→ Brief:
Go line by line through the data and copy those with the word "انگلیسی".

→ Records for the task:

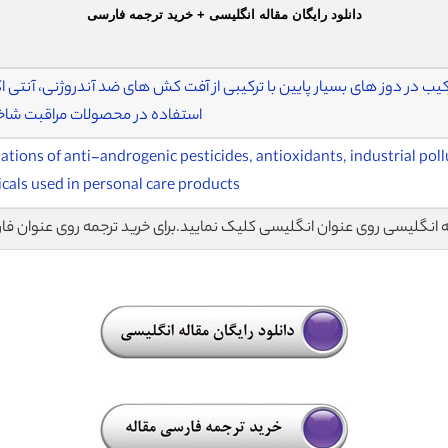
دانلود رایگان مقاله انگلیسی + خرید ترجمه فارسی
رکیب در دوز های بسیار پایین با ترکیبی از آفت کش های ضد آندروژنی، آنتی
استفاده در محصولات مراقبت ش
ations of anti-androgenic pesticides, antioxidants, industrial pol
cals used in personal care products
اله انگلیسی روی عنوان انگلیسی کلیک نمایید.برای خرید ترجمه روی عنوان فا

→ Solution below:
دانلود رایگان مقاله انگلیسی + خرید ترجمه فارسی
اله انگلیسی روی عنوان انگلیسی کلیک نمایید.برای خرید ترجمه روی عنوان فا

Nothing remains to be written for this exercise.